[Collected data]

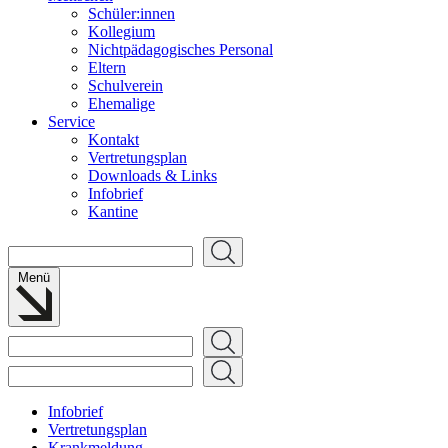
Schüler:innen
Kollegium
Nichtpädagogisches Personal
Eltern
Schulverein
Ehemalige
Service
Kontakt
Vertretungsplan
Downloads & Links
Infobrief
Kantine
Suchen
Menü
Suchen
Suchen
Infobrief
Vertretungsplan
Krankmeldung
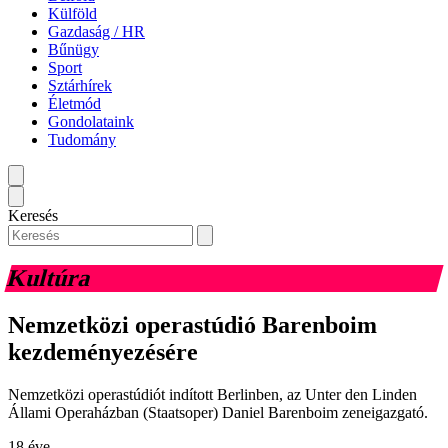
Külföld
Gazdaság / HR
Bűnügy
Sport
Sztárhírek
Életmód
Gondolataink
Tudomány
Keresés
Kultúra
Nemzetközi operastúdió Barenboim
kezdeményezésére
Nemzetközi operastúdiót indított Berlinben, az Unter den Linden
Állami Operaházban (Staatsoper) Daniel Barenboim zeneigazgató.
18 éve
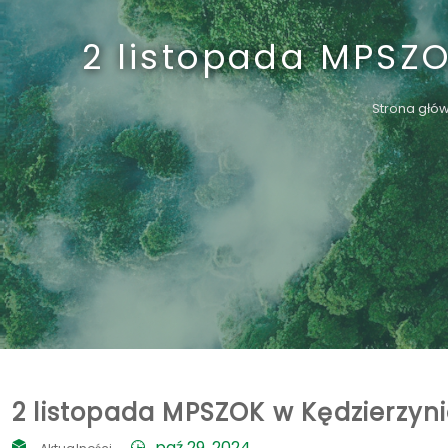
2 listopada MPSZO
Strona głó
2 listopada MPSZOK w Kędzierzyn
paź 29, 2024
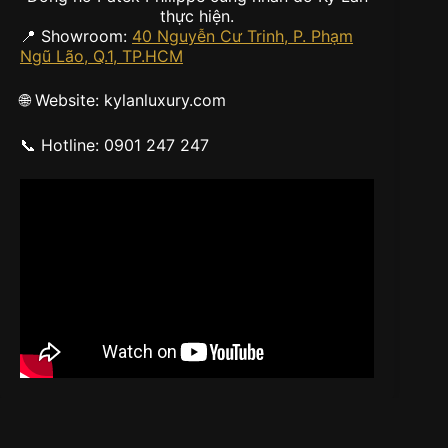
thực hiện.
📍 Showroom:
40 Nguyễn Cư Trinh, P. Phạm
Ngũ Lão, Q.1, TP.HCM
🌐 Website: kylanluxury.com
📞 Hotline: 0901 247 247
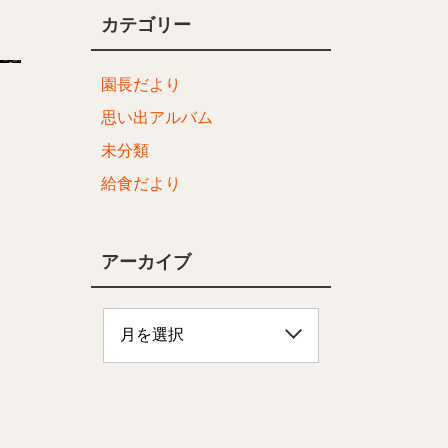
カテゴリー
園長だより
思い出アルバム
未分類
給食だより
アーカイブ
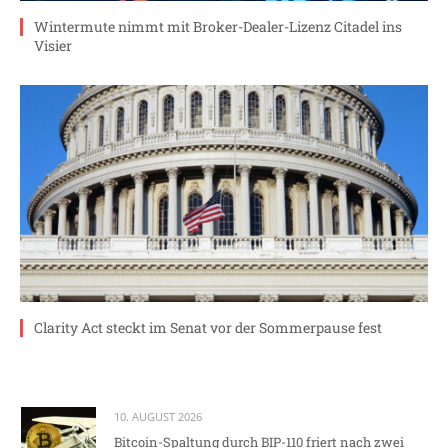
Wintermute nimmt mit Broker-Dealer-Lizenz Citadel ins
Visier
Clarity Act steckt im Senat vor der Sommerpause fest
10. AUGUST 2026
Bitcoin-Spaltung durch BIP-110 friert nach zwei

---

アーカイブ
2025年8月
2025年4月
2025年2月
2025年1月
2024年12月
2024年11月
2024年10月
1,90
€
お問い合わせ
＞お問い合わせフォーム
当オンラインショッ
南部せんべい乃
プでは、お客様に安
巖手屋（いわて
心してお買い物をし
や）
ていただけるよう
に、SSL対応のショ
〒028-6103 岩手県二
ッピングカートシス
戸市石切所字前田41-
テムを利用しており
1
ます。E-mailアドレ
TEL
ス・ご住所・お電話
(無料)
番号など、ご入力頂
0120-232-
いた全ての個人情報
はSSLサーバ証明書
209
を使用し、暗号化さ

TASK INSTRUCTIONS → Within the records above, determine the number of lines that hold the word "listopada" and return only that value.

TASK OUTPUT → 2